## [Exercise aim]
Output the listing below verbatim, without images.

## [Provided records]
________________
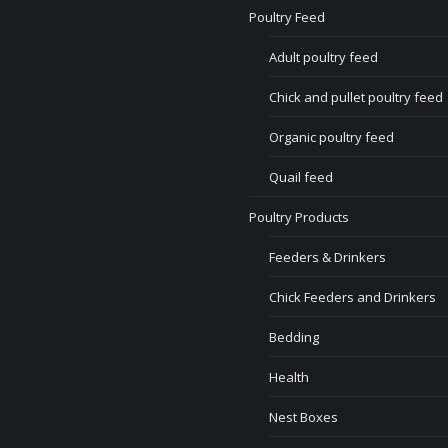
Poultry Feed
Adult poultry feed
Chick and pullet poultry feed
Organic poultry feed
Quail feed
Poultry Products
Feeders & Drinkers
Chick Feeders and Drinkers
Bedding
Health
Nest Boxes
________________
## [Task result]
Poultry Feed
Adult poultry feed
Chick and pullet poultry feed
Organic poultry feed
Quail feed
Poultry Products
Feeders & Drinkers
Chick Feeders and Drinkers
Bedding
Health
Nest Boxes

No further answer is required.